Azithromycin, a macrolide, has bacteriostatic properties due to prevention of mRNA translation and thus stopping bacterial protein synthesis by binding the bacterial 50S ribosomal subunit. At high doses, Azithromycin can be bactericidal. Clinical use as an anti-inflammatory drug takes advange of macrolide inhibition of cell function of macrophages and inflammatory cytokines. Some guidelines do caution against use without negative docuementation of nontuberculous mycobacteria (NTM) infection and normal electrocardiogram (ECG).

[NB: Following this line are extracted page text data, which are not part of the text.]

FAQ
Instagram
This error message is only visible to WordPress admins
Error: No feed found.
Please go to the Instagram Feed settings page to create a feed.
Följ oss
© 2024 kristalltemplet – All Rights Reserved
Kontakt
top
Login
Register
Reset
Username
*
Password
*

These agents are indicated in bronchiectasis, specifically in patients with CF for Pseudomonas aeruginosa –positive sputum cultures.
Tobramycin is an aminoglycoside specifically developed for administration with a nebulizer system. When inhaled, it is concentrated in airways, where it exerts antibacterial effect by disrupting protein synthesis. This agent is active against a wide range of gram-negative organisms, including P aeruginosa. It is indicated for the treatment of patients with CF and P aeruginosa infection.